Transcribed page contents:
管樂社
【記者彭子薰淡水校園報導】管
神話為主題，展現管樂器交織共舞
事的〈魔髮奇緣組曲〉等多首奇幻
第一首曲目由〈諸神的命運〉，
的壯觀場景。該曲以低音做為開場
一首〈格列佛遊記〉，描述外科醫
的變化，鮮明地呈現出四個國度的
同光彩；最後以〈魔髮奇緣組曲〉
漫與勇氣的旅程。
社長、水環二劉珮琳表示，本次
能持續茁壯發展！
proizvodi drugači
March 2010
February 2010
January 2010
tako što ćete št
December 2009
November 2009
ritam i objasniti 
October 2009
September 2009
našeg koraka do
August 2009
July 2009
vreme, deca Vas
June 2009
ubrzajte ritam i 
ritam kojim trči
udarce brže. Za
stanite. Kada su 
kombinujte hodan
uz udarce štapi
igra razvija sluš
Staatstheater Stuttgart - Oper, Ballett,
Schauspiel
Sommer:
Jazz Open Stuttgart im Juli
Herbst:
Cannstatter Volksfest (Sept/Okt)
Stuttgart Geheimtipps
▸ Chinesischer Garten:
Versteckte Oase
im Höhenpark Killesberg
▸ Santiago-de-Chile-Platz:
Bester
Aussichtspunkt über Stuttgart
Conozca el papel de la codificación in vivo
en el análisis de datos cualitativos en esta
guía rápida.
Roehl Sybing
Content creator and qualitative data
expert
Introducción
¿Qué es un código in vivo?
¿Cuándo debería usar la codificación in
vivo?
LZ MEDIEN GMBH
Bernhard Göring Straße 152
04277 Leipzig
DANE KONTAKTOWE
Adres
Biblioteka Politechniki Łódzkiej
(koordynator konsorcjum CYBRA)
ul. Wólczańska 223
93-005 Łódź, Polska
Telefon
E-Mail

■ EXERCISE REQUIREMENTS ■
Copy out the lines above that hold the string "codificación".

■ FINAL ANSWER ■
Conozca el papel de la codificación in vivo
¿Cuándo debería usar la codificación in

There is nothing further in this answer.